Fossilization has been classified into various categories which will be briefly discussed below.

CLASSIFICATION OF FOSSILIZATION

1.3. Individual Fossilization and Group Fossilization.

 As noted above, Selinker classifies fossilization into individual and group fossilization. Individual fossilization is seen as the persistence of individual learner’s interlanguage development, while the group fossilization is the plateaus in the diachronic development of a community language. Commenting on individual fossilization, Wei (2009) posits that itis of two types: error reappearance, and language competence fossilization. Error reappearance refers to the inappropriate interlanguage structures that are thought to have been corrected but continue to appear regularly. It can be found in interlanguage of beginners or learners with low proficiency.

Language competence fossilization refers to the plateau in the development of second language learner’s phonological, grammatical, lexical and pragmatic competence; it is found in second language learners who have been learning a target language for a long period of time. Notably, repeated errors are often the demonstrations of competence fossilization. If fossilized language competence becomes pervasive in a community, it results in group fossilization, thus, leading to a new dialect.
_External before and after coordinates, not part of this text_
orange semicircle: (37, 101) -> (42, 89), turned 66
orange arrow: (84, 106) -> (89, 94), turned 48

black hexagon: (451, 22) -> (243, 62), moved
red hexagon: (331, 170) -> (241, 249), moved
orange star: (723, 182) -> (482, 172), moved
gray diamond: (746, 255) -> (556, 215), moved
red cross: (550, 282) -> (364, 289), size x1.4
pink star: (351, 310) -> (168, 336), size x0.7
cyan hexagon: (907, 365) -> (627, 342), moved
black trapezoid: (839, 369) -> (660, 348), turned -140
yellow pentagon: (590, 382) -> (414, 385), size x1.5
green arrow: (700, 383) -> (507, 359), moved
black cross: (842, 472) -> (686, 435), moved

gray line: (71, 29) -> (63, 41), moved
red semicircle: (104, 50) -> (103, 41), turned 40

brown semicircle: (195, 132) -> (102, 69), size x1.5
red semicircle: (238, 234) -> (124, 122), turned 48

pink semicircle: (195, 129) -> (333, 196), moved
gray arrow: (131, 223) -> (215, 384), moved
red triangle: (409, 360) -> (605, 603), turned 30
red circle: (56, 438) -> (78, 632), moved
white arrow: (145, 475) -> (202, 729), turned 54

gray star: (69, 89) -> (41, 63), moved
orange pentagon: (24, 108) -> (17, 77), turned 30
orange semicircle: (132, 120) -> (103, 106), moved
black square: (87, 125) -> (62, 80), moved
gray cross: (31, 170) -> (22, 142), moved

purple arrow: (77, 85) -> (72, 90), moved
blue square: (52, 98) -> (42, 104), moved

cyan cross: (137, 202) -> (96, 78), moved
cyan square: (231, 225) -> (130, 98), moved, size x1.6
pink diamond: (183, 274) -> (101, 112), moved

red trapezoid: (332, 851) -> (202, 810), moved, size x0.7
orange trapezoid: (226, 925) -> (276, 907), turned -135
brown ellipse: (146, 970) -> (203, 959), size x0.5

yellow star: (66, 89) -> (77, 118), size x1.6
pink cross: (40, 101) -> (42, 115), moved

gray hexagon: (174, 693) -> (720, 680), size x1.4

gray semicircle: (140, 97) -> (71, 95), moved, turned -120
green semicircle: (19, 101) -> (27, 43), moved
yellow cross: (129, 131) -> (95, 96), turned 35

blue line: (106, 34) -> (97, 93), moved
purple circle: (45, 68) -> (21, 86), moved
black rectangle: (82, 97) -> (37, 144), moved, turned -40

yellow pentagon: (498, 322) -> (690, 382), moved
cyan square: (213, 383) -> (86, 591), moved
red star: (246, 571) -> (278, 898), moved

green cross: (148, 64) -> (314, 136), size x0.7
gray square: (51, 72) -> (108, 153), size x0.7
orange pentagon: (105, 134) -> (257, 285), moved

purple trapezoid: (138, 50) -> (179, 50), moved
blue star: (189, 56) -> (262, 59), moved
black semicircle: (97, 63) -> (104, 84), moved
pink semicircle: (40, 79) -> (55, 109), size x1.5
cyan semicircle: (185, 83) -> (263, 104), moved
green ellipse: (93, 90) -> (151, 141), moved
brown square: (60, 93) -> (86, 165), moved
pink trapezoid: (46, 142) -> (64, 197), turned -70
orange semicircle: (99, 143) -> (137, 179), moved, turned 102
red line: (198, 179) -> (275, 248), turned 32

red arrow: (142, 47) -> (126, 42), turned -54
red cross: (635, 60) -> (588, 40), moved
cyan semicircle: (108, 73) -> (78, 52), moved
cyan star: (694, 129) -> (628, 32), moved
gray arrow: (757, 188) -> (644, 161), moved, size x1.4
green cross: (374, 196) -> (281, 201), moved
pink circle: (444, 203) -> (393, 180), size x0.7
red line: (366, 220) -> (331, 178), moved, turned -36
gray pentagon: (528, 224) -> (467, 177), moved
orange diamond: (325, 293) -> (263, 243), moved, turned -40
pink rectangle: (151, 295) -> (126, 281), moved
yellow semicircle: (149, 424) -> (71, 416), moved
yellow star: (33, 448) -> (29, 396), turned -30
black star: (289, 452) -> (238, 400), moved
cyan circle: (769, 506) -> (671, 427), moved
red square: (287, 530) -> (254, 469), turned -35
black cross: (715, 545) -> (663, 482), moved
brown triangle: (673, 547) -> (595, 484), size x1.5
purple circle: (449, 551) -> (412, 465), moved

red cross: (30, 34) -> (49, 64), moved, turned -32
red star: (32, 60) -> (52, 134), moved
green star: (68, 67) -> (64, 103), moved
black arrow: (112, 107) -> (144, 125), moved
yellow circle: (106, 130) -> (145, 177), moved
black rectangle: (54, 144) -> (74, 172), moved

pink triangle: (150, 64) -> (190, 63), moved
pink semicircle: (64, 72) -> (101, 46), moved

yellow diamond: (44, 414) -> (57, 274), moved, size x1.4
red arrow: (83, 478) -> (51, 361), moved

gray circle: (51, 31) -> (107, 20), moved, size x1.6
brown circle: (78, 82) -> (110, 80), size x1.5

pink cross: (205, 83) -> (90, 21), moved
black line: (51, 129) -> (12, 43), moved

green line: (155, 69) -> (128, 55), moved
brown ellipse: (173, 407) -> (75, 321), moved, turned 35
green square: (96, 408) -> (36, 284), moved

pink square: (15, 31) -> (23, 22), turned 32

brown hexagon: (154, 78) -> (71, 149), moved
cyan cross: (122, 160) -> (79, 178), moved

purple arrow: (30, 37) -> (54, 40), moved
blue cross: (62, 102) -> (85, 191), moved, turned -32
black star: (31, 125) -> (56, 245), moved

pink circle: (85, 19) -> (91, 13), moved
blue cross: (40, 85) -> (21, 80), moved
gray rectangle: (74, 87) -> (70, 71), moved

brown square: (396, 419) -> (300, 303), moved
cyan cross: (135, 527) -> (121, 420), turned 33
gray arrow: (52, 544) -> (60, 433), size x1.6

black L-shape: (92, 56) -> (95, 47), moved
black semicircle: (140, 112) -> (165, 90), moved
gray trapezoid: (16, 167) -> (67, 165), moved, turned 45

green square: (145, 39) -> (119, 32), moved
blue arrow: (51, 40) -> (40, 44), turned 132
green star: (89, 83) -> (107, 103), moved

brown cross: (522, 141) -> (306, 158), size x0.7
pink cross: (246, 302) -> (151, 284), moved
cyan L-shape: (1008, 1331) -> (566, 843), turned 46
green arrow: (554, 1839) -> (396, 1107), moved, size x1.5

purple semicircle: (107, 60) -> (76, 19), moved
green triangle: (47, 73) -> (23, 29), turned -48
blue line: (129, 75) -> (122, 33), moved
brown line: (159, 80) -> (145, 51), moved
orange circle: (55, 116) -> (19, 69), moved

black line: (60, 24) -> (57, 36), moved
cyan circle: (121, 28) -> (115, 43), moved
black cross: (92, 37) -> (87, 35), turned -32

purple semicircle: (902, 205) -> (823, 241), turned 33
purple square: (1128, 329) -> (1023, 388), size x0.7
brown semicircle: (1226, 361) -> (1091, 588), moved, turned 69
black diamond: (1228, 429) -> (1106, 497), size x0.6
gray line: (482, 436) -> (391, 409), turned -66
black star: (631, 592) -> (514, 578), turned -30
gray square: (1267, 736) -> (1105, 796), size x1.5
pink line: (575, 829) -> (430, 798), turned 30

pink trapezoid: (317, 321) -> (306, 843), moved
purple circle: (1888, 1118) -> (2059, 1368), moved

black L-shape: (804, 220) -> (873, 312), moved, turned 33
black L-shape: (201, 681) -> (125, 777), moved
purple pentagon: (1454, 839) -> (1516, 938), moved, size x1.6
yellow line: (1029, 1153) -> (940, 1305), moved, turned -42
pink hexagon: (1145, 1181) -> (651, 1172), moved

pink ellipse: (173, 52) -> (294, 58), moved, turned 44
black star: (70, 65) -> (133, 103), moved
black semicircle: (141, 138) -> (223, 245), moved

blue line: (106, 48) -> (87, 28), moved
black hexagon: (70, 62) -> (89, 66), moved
1.3.1 Temporary Fossilization and Permanent Fossilization.

Temporary fossilization, also known as stabilization, shows that fossilized interlanguage consists of learning plateaus, where development of given target language features is simply arrested or inhibited for shorter or longer periods of time (Sims, 1989).On the other hand, permanent fossilization takes place as a result of social, psychological and interactive variables. Temporarily arrested interlanguage can be susceptible to defossilization, what Sims (1989) refers to as soft fossilization or jellification.

Wei observes the following kinds of fossilization:

Phonological fossilization.

Phonological fossilization refers to the repetition of phonological errors which result from the incorrect acquisition of pronunciation of second language, usually affected by first language (L1).When such phonological errors are repeatedly made and eventually stay stable in the incorrect manner, it results in phonological fossilization.

Morphological Fossilization.

According to Wei (2009), in a study conducted on Chinese students, it is observed that the most common problem they had are in two aspects – inflectional morpheme and article. For instance, the third-person singular -s is a facet of syntactic agreement and is suffixed to lexical verbs and auxiliaries such as has’. Other markers for third-person singular exist. Because such linguistic phenomenon does not exist in Chinese, it often leads students to the transformation or to misuse the form. Wei also points out that ‘articles’ are also a big problem for Chinese students because there are no corresponding words or expressions in Chinese. When and where to put which articles stays as a mystery for certain amount of learners even those with higher proficiency.

Syntactic fossilization.

Since languages have their own syntactic rules, Wei’s study observes that the most typical manifestation of syntactic fossilization among Chinese students is presented in tense. According to the study, Chinese does not have obvious tense differentiation, whereas English has present tense and past tense in general that can be further divided into sixteen categories. Not to mention complicated marker system for past tense and past participle tense, it often takes time for Chinese students to decide the right kind of tense. In the situation that they cannot make clear distinction, they have to turn to their instinct for help from time to time and thus fossilization occurs.

Semantic fossilization.

This refers to the use of forms that exist in target language (TL) but do not represent the meanings second language (L2) learners intend to express in the context.

Pragmatic fossilization.

Due to the close relationship between pragmatics and semantics, fossilization in the two aspects is interrelated and overlapping (Wei, 2009).Thomas (1983) refers to pragmatic deviance as “pragmatic failure”. She maintains that pragmatic failure takes place inthe cross-cultural communication and refers to the inability to understand what is meant by what is said.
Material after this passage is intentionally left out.